§ EXERCISE DETAILS: Only one stretch of the data below is wanted: the lines from the one with "Case thicknese: 15.11 m" through the one with "Anna Dunnill.", repeated exactly.

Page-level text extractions
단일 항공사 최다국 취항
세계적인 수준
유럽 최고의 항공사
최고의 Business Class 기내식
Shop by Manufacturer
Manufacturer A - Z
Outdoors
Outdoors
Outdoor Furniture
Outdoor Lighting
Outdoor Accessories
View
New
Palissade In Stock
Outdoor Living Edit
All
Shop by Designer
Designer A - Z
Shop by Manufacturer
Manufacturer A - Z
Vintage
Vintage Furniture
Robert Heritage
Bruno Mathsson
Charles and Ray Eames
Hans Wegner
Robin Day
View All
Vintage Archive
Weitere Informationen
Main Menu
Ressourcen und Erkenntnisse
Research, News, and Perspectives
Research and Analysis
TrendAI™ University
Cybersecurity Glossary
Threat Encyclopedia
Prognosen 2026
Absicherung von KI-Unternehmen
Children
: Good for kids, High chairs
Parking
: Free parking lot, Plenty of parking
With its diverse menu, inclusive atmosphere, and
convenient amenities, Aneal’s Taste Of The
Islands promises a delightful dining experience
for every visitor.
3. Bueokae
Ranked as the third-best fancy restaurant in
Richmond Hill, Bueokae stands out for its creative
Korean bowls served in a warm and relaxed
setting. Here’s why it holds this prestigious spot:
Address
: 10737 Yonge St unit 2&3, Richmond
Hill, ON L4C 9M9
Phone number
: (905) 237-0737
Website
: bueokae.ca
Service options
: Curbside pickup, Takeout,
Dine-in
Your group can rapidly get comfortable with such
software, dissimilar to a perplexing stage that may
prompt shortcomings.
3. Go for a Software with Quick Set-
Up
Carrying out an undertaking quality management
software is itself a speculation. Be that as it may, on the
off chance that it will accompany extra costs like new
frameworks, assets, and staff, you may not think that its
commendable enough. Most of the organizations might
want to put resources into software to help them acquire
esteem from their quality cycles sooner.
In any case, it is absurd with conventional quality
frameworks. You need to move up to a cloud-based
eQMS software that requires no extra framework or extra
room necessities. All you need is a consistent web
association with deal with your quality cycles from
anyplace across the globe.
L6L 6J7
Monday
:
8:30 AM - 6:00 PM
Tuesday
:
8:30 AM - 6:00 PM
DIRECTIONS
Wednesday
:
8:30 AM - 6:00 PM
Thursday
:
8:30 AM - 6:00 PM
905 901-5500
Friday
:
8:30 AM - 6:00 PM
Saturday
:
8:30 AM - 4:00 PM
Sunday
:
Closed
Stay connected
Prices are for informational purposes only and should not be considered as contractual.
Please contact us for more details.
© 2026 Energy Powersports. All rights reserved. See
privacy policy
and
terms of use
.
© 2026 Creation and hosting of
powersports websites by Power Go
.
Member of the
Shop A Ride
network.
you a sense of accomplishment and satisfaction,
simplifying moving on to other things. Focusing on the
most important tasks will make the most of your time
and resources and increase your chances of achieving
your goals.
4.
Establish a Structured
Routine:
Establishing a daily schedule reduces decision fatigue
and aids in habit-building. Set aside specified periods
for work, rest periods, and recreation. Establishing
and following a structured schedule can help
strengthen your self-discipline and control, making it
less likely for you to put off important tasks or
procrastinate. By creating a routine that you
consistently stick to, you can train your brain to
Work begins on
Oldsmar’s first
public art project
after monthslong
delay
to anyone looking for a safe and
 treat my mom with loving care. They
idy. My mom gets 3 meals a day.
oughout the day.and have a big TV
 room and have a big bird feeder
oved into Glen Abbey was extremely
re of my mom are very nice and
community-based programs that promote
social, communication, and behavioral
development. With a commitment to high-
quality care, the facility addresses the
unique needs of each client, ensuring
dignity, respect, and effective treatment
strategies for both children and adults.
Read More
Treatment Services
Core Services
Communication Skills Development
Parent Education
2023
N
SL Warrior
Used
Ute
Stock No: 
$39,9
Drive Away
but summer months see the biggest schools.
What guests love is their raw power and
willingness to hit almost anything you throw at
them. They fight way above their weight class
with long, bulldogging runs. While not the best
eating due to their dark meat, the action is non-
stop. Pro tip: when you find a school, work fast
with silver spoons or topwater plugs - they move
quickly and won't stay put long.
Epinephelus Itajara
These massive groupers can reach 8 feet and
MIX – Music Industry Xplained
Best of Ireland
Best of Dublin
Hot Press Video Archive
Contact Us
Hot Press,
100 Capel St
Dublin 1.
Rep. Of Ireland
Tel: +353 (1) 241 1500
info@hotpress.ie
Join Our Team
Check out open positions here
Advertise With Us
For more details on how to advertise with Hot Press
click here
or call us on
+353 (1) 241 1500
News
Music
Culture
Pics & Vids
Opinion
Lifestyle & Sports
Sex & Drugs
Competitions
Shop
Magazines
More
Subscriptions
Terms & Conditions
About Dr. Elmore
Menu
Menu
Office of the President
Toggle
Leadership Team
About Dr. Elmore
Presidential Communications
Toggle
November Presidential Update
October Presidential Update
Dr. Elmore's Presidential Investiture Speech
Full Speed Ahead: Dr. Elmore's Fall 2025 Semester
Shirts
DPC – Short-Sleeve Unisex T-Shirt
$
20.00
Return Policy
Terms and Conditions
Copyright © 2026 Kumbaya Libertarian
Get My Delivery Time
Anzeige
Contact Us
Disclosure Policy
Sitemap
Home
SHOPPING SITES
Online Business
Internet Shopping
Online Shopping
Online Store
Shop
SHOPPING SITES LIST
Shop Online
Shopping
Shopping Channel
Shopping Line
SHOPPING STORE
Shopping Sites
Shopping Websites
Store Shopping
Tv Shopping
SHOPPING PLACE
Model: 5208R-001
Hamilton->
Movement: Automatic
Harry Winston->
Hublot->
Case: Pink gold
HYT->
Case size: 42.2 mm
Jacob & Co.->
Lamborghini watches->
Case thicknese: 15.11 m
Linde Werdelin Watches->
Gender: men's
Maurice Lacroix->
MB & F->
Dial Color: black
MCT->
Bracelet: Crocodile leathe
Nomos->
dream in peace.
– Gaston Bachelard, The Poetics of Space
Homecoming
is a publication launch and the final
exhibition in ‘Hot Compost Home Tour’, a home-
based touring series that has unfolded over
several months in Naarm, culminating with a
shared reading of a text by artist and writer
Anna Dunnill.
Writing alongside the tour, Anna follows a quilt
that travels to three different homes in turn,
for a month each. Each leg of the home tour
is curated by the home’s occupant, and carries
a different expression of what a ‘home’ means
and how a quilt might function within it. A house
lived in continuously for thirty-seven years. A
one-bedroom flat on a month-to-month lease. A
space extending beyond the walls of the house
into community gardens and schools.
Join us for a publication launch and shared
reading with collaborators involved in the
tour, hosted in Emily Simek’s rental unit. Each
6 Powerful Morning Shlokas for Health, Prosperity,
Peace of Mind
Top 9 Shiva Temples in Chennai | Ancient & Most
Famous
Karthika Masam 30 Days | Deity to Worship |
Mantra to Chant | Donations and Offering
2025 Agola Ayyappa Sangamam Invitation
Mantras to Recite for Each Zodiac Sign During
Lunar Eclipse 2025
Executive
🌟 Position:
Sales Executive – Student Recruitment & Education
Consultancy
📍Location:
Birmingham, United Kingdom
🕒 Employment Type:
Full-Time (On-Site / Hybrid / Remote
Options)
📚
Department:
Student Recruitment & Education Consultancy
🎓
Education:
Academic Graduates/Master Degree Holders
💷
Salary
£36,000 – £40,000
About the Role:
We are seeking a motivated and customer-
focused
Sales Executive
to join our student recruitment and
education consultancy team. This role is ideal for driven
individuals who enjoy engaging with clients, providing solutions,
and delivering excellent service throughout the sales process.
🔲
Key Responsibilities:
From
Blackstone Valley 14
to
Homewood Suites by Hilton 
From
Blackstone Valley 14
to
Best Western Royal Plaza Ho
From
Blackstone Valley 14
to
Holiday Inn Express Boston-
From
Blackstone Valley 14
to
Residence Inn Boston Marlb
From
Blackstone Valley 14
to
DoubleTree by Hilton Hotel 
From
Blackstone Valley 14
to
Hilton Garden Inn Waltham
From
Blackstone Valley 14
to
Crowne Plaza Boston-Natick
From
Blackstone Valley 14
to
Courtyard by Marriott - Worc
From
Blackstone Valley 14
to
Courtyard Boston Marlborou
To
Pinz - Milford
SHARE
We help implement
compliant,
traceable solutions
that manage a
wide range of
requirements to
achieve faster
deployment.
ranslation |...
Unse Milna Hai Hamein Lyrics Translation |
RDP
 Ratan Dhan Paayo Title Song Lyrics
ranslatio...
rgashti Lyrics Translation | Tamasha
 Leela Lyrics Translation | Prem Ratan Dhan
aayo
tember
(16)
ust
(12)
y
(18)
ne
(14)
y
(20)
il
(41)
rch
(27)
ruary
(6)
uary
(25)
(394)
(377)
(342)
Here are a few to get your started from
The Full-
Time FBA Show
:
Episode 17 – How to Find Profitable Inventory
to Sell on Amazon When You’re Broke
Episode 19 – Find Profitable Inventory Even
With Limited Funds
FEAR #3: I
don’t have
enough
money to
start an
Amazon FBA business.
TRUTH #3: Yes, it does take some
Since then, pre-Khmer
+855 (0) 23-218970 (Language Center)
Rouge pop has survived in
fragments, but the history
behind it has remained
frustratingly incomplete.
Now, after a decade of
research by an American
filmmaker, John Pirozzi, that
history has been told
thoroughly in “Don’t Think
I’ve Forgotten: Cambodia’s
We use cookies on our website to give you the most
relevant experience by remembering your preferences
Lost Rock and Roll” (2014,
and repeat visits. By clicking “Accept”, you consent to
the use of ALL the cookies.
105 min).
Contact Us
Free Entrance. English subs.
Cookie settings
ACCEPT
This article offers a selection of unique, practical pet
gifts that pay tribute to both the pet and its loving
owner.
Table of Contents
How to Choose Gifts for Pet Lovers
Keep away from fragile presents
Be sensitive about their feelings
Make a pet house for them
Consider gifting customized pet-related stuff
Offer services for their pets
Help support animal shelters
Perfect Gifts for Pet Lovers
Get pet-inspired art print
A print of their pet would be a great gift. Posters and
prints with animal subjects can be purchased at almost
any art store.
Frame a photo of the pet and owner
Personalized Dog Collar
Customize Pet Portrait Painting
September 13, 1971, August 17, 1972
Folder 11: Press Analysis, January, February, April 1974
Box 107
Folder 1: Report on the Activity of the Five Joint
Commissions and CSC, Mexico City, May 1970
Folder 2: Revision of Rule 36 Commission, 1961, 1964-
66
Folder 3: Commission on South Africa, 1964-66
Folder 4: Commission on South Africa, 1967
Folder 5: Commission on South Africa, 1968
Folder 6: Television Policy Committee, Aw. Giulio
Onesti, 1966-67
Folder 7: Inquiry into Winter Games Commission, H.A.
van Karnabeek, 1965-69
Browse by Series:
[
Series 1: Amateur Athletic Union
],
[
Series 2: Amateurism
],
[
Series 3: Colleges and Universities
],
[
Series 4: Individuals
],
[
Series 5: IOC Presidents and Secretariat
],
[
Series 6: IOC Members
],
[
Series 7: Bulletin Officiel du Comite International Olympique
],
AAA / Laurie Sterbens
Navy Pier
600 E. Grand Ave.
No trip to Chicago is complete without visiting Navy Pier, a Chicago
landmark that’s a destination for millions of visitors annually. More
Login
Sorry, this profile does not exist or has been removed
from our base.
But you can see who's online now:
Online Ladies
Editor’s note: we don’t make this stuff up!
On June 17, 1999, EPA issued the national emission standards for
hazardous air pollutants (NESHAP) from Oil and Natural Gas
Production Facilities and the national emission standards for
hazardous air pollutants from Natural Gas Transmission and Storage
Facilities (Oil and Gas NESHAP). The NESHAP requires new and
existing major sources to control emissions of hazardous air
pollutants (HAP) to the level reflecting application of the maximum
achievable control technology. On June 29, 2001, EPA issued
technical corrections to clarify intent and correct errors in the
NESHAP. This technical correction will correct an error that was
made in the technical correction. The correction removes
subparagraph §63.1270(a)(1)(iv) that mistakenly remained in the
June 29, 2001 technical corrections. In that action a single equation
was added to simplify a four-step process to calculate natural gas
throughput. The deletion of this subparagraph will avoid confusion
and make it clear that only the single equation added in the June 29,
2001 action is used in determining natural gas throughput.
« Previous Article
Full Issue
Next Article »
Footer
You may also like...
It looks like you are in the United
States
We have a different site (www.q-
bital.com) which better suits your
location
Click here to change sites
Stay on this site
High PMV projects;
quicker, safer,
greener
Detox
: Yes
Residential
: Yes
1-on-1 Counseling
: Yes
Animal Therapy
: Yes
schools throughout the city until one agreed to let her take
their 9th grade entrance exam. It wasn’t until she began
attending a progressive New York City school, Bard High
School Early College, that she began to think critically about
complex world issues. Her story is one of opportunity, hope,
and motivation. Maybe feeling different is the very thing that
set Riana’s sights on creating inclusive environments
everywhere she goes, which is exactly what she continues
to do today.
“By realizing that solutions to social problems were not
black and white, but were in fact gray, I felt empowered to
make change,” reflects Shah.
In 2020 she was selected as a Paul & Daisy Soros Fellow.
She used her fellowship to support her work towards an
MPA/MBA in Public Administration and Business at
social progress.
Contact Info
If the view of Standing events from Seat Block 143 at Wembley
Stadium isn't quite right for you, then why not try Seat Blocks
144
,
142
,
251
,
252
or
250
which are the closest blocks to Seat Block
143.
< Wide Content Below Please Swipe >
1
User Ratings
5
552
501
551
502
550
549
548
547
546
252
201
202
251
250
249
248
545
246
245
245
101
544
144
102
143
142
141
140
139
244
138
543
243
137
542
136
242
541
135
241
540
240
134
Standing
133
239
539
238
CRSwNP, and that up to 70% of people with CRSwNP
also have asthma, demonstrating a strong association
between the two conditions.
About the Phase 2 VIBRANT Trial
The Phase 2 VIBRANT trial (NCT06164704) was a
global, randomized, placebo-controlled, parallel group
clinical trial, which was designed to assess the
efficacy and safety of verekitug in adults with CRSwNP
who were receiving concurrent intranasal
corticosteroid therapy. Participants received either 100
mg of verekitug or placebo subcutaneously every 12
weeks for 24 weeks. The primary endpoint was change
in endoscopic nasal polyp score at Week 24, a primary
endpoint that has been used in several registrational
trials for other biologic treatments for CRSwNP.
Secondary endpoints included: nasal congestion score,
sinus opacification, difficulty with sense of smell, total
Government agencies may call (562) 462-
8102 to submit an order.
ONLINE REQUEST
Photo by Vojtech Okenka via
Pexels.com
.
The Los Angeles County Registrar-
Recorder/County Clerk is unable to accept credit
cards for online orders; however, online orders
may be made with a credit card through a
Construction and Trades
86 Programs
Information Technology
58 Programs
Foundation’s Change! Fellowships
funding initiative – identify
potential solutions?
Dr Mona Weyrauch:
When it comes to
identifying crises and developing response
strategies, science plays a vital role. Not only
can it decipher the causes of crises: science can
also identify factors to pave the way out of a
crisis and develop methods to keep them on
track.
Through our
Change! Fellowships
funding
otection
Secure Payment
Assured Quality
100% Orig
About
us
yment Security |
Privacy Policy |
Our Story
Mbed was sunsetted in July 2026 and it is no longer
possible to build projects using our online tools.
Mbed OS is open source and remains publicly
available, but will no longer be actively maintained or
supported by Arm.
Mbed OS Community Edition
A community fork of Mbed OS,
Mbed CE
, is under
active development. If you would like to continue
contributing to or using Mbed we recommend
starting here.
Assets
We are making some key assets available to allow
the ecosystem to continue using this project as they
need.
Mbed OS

§ ANSWER BELOW:
Case thicknese: 15.11 m
Linde Werdelin Watches->
Gender: men's
Maurice Lacroix->
MB & F->
Dial Color: black
MCT->
Bracelet: Crocodile leathe
Nomos->
dream in peace.
– Gaston Bachelard, The Poetics of Space
Homecoming
is a publication launch and the final
exhibition in ‘Hot Compost Home Tour’, a home-
based touring series that has unfolded over
several months in Naarm, culminating with a
shared reading of a text by artist and writer
Anna Dunnill.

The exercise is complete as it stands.